A Wild Seed Novel
The hermaphrodites in this story are neither transgender nor intersex. They are biologically fully male and female, a case of which has never been documented in our reality. Readers should be aware that the term hermaphrodite has been used (in the English language at least) as a derogatory label for people who don’t fit into a two-gender system. This term is used here for its scientific meaning, with no disrespect intended to any person. Per is the gender pronoun used here for hermaphrodites—short for person, because while this is a story about being different, it’s also a story about how, and where, we all overlap as people.
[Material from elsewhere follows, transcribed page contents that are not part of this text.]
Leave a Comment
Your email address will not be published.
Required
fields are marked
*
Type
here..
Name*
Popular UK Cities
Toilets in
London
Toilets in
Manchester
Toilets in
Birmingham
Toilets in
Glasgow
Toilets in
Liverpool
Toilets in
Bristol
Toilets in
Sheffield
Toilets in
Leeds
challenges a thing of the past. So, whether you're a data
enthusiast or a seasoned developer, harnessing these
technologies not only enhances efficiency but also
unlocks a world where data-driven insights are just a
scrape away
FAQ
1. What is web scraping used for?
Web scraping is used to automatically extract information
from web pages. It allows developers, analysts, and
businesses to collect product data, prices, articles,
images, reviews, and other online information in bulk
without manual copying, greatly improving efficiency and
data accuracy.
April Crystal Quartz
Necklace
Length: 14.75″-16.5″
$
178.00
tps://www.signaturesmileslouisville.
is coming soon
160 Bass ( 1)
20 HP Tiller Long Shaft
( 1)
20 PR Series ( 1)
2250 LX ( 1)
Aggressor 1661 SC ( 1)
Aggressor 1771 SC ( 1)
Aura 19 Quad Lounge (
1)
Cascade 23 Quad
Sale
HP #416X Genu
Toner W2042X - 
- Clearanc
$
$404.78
I knew I should move; there were bits of broken glass digging into my back and blood under my fingernails. I should be thinking about how I was going to get home, cut up, naked, alone…but I needed a moment. Just to lie back in the aftermath, my eyelids drooping and sliding over my unfocused gaze, to understand and savor this.
I felt no pain, only pleasure, awe, and a deep-rooted satisfaction as I breathed in the musty air of the warehouse. As my head rolled to the side, my hair danced deliciously across my bare breasts.
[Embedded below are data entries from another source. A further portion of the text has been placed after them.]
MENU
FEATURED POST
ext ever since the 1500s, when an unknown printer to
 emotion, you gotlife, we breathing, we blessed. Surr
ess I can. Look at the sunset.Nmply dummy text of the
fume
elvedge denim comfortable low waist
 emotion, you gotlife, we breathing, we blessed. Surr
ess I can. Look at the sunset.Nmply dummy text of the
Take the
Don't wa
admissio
I cupped my hand between my legs, gentle but firm. The intensity of the Dream energy around my crotch was like a ball of pulsating white-hot fire that radiated up to my ribs and down to my knees. I closed my eyes, and my inner vision could see my whole body glowing, brightest at the groin energy node. This was my power. My creative source. I’d been a long time fighting it, but now I held on, like a soldier gripping his weapon. This was security. Here was where I would reign.
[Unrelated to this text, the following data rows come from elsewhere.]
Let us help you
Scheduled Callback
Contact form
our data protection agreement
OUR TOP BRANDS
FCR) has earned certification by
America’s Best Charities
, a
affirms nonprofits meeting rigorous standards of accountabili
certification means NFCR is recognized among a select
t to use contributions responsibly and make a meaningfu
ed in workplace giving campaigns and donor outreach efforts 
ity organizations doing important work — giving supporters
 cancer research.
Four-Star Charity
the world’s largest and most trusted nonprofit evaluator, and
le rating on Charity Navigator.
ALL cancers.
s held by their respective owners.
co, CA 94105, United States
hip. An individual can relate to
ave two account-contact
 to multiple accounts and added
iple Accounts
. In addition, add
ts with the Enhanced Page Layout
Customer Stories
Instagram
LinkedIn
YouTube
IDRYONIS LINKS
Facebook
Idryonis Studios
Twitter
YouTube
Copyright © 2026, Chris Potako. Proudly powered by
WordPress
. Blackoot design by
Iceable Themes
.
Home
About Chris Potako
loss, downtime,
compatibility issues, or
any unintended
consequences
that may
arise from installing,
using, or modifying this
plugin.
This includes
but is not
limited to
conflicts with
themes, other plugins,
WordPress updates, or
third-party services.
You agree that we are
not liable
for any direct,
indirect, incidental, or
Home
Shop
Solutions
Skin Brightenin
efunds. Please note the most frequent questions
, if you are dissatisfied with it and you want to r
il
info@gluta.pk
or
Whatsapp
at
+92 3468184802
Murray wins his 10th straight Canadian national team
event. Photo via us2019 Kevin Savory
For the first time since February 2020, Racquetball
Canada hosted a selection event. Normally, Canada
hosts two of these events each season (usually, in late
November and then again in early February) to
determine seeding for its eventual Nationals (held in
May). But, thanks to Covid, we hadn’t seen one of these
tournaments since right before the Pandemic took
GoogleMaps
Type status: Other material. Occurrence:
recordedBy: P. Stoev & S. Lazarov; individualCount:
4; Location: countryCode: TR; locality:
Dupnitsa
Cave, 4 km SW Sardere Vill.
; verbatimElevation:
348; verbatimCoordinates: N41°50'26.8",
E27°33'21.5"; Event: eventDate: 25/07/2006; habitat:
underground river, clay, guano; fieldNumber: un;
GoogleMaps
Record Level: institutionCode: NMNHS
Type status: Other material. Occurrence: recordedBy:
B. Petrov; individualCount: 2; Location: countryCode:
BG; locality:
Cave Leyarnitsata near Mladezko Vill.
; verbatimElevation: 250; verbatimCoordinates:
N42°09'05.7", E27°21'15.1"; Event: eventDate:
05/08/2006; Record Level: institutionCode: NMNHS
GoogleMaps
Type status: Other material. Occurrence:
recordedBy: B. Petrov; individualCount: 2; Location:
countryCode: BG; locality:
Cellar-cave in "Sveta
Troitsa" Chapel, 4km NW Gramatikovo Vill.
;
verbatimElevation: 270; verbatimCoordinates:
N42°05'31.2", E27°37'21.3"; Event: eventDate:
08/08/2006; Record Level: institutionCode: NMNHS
Most people will say that a man’s sexuality has power. And most people will say that a woman’s sexuality has power. But both of these mean different things on different sides of the border. The funny thing is that both the Motherland and the Fatherland seem to agree that when you mix a man and a woman together, what you get is not power at all. What you get is abomination.
That would be me.
The freak. I was the first true hermaphrodite on my world, carrying a full set of both organs. Everyone wants to know that. I might as well drop my pants as shake hands. Hi, nice to meet you. Can I see your bits? You can see people trying to work up to it. As if there were some polite way to ask those questions of a friend, let alone a complete stranger.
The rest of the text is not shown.